Transcribe the data. Leave out nothing.

* * * * *

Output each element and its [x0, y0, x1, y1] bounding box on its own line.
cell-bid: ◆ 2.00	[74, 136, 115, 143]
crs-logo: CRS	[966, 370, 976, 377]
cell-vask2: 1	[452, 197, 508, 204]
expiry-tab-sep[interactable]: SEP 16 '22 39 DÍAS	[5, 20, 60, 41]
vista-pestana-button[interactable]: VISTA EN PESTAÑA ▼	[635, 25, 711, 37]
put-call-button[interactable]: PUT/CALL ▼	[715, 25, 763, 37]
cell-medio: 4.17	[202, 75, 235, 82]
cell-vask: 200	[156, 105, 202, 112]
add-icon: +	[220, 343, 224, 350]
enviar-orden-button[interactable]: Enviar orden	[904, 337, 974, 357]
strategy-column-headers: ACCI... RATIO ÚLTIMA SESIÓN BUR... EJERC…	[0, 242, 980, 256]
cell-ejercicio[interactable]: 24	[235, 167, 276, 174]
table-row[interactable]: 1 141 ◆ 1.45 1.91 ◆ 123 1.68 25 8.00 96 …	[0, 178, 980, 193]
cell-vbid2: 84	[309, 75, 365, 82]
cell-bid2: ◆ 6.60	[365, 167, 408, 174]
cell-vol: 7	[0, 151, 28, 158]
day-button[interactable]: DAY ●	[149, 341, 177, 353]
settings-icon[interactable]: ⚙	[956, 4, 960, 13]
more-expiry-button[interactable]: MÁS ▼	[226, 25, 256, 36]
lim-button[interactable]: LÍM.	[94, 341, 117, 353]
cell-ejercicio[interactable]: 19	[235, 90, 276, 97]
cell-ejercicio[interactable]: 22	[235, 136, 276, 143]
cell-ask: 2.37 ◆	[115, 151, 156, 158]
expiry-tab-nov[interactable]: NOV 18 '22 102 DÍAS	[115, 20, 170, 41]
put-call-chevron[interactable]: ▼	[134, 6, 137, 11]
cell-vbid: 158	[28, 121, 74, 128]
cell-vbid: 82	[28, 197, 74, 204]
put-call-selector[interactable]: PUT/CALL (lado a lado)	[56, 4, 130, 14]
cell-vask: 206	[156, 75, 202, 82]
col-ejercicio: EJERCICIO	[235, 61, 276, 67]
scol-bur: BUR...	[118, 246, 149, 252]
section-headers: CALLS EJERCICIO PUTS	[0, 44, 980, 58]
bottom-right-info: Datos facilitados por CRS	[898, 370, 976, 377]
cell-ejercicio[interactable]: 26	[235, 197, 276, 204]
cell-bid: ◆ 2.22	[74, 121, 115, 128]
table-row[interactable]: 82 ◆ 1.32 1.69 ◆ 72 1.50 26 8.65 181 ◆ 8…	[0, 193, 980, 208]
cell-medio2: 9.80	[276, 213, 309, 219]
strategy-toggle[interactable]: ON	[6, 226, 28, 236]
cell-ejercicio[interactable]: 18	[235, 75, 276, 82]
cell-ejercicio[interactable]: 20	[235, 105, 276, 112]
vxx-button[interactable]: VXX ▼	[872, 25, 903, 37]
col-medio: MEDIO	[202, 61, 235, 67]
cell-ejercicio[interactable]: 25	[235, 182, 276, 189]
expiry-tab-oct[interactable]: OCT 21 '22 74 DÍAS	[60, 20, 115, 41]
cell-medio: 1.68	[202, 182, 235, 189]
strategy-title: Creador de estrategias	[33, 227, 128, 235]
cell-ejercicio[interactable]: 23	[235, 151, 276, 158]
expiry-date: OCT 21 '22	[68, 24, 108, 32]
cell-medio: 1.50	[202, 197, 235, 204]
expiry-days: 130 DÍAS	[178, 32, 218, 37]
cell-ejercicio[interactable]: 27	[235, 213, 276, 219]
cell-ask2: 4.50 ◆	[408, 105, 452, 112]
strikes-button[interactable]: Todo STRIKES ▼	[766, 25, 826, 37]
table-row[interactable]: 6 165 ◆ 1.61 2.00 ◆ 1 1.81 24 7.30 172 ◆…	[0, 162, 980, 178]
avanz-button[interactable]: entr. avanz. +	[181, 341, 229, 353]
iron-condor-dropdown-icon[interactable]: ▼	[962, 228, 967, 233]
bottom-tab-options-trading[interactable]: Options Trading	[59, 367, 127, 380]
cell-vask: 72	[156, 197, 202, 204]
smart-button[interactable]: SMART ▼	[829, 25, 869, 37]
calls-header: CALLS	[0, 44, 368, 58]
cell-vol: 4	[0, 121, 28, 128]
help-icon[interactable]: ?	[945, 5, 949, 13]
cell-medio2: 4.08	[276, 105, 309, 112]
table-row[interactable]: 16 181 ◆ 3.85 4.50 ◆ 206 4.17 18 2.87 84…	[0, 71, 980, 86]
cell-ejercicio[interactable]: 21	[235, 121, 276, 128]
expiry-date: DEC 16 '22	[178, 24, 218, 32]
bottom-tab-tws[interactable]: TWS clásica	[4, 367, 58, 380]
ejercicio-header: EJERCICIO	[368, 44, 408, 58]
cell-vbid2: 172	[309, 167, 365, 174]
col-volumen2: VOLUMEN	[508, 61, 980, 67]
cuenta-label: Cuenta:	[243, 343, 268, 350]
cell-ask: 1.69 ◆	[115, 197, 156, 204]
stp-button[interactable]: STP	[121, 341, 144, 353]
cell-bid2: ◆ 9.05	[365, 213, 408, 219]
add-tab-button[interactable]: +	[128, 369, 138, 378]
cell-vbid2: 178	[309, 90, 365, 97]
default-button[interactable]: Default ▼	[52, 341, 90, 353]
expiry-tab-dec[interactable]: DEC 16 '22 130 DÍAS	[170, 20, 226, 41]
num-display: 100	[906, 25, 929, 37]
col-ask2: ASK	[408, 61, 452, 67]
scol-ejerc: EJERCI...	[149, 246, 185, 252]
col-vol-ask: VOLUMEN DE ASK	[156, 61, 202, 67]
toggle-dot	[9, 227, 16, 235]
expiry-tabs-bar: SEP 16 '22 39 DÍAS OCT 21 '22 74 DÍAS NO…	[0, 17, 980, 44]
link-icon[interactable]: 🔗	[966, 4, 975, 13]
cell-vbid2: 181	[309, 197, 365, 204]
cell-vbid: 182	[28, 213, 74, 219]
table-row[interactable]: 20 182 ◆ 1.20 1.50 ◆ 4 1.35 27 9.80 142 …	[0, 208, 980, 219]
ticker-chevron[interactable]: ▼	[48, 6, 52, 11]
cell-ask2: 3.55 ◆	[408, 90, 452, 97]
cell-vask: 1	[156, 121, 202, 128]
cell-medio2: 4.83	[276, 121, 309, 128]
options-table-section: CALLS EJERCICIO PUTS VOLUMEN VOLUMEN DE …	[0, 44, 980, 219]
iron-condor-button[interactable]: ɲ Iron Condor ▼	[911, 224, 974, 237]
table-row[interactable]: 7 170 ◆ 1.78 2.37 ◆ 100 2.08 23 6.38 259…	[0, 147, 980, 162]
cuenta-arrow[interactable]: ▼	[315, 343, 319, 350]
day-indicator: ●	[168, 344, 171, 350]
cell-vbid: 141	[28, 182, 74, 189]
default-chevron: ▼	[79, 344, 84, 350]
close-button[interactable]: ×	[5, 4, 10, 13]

* * * * *

_SOLUTION_:
Output each element and its [x0, y0, x1, y1] bounding box on its own line.
cell-bid: ◆ 2.00	[74, 136, 115, 143]
crs-logo: CRS	[966, 370, 976, 377]
cell-vask2: 1	[452, 197, 508, 204]
expiry-tab-sep[interactable]: SEP 16 '22 39 DÍAS	[5, 20, 60, 41]
vista-pestana-button[interactable]: VISTA EN PESTAÑA ▼	[635, 25, 711, 37]
put-call-button[interactable]: PUT/CALL ▼	[715, 25, 763, 37]
cell-medio: 4.17	[202, 75, 235, 82]
cell-vask: 200	[156, 105, 202, 112]
add-icon: +	[220, 343, 224, 350]
enviar-orden-button[interactable]: Enviar orden	[904, 337, 974, 357]
strategy-column-headers: ACCI... RATIO ÚLTIMA SESIÓN BUR... EJERC…	[0, 242, 980, 256]
cell-ejercicio[interactable]: 24	[235, 167, 276, 174]
table-row[interactable]: 1 141 ◆ 1.45 1.91 ◆ 123 1.68 25 8.00 96 …	[0, 178, 980, 193]
cell-vbid2: 84	[309, 75, 365, 82]
cell-bid2: ◆ 6.60	[365, 167, 408, 174]
cell-vol: 7	[0, 151, 28, 158]
day-button[interactable]: DAY ●	[149, 341, 177, 353]
settings-icon[interactable]: ⚙	[956, 4, 960, 13]
more-expiry-button[interactable]: MÁS ▼	[226, 25, 256, 36]
lim-button[interactable]: LÍM.	[94, 341, 117, 353]
cell-ejercicio[interactable]: 19	[235, 90, 276, 97]
cell-ejercicio[interactable]: 22	[235, 136, 276, 143]
cell-ask: 2.37 ◆	[115, 151, 156, 158]
expiry-tab-nov[interactable]: NOV 18 '22 102 DÍAS	[115, 20, 170, 41]
put-call-chevron[interactable]: ▼	[134, 6, 137, 11]
cell-vbid: 158	[28, 121, 74, 128]
cell-vbid: 82	[28, 197, 74, 204]
put-call-selector[interactable]: PUT/CALL (lado a lado)	[56, 4, 130, 14]
cell-vask: 206	[156, 75, 202, 82]
col-ejercicio: EJERCICIO	[235, 61, 276, 67]
scol-bur: BUR...	[118, 246, 149, 252]
section-headers: CALLS EJERCICIO PUTS	[0, 44, 980, 58]
bottom-right-info: Datos facilitados por CRS	[898, 370, 976, 377]
cell-ejercicio[interactable]: 26	[235, 197, 276, 204]
cell-bid: ◆ 2.22	[74, 121, 115, 128]
table-row[interactable]: 82 ◆ 1.32 1.69 ◆ 72 1.50 26 8.65 181 ◆ 8…	[0, 193, 980, 208]
cell-medio2: 9.80	[276, 213, 309, 219]
strategy-toggle[interactable]: ON	[6, 226, 28, 236]
cell-ejercicio[interactable]: 18	[235, 75, 276, 82]
cell-ejercicio[interactable]: 20	[235, 105, 276, 112]
vxx-button[interactable]: VXX ▼	[872, 25, 903, 37]
col-medio: MEDIO	[202, 61, 235, 67]
cell-ejercicio[interactable]: 25	[235, 182, 276, 189]
expiry-tab-oct[interactable]: OCT 21 '22 74 DÍAS	[60, 20, 115, 41]
cell-medio: 1.68	[202, 182, 235, 189]
strategy-title: Creador de estrategias	[33, 227, 128, 235]
cell-ejercicio[interactable]: 23	[235, 151, 276, 158]
expiry-date: OCT 21 '22	[68, 24, 108, 32]
cell-medio: 1.50	[202, 197, 235, 204]
expiry-days: 130 DÍAS	[178, 32, 218, 37]
cell-ejercicio[interactable]: 27	[235, 213, 276, 219]
cell-ask2: 4.50 ◆	[408, 105, 452, 112]
strikes-button[interactable]: Todo STRIKES ▼	[766, 25, 826, 37]
table-row[interactable]: 6 165 ◆ 1.61 2.00 ◆ 1 1.81 24 7.30 172 ◆…	[0, 162, 980, 178]
avanz-button[interactable]: entr. avanz. +	[181, 341, 229, 353]
iron-condor-dropdown-icon[interactable]: ▼	[962, 228, 967, 233]
bottom-tab-options-trading[interactable]: Options Trading	[59, 367, 127, 380]
cell-vask: 72	[156, 197, 202, 204]
smart-button[interactable]: SMART ▼	[829, 25, 869, 37]
calls-header: CALLS	[0, 44, 368, 58]
cell-vol: 4	[0, 121, 28, 128]
help-icon[interactable]: ?	[945, 5, 949, 13]
cell-medio2: 4.08	[276, 105, 309, 112]
table-row[interactable]: 16 181 ◆ 3.85 4.50 ◆ 206 4.17 18 2.87 84…	[0, 71, 980, 86]
cell-ejercicio[interactable]: 21	[235, 121, 276, 128]
expiry-date: DEC 16 '22	[178, 24, 218, 32]
bottom-tab-tws[interactable]: TWS clásica	[4, 367, 58, 380]
ejercicio-header: EJERCICIO	[368, 44, 408, 58]
cell-vbid2: 172	[309, 167, 365, 174]
col-volumen2: VOLUMEN	[508, 61, 980, 67]
cuenta-label: Cuenta:	[243, 343, 268, 350]
cell-ask: 1.69 ◆	[115, 197, 156, 204]
stp-button[interactable]: STP	[121, 341, 144, 353]
cell-bid2: ◆ 9.05	[365, 213, 408, 219]
add-tab-button[interactable]: +	[128, 369, 138, 378]
cell-vbid2: 178	[309, 90, 365, 97]
default-button[interactable]: Default ▼	[52, 341, 90, 353]
expiry-tab-dec[interactable]: DEC 16 '22 130 DÍAS	[170, 20, 226, 41]
num-display: 100	[906, 25, 929, 37]
col-ask2: ASK	[408, 61, 452, 67]
scol-ejerc: EJERCI...	[149, 246, 185, 252]
col-vol-ask: VOLUMEN DE ASK	[156, 61, 202, 67]
toggle-dot	[9, 227, 16, 235]
expiry-tabs-bar: SEP 16 '22 39 DÍAS OCT 21 '22 74 DÍAS NO…	[0, 17, 980, 44]
link-icon[interactable]: 🔗	[966, 4, 975, 13]
cell-vbid2: 181	[309, 197, 365, 204]
cell-vbid: 182	[28, 213, 74, 219]
table-row[interactable]: 20 182 ◆ 1.20 1.50 ◆ 4 1.35 27 9.80 142 …	[0, 208, 980, 219]
ticker-chevron[interactable]: ▼	[48, 6, 52, 11]
cell-ask2: 3.55 ◆	[408, 90, 452, 97]
cell-vask: 1	[156, 121, 202, 128]
cell-medio2: 4.83	[276, 121, 309, 128]
options-table-section: CALLS EJERCICIO PUTS VOLUMEN VOLUMEN DE …	[0, 44, 980, 219]
iron-condor-button[interactable]: ɲ Iron Condor ▼	[911, 224, 974, 237]
table-row[interactable]: 7 170 ◆ 1.78 2.37 ◆ 100 2.08 23 6.38 259…	[0, 147, 980, 162]
cuenta-arrow[interactable]: ▼	[315, 343, 319, 350]
day-indicator: ●	[168, 344, 171, 350]
cell-vbid: 141	[28, 182, 74, 189]
default-chevron: ▼	[79, 344, 84, 350]
close-button[interactable]: ×	[5, 4, 10, 13]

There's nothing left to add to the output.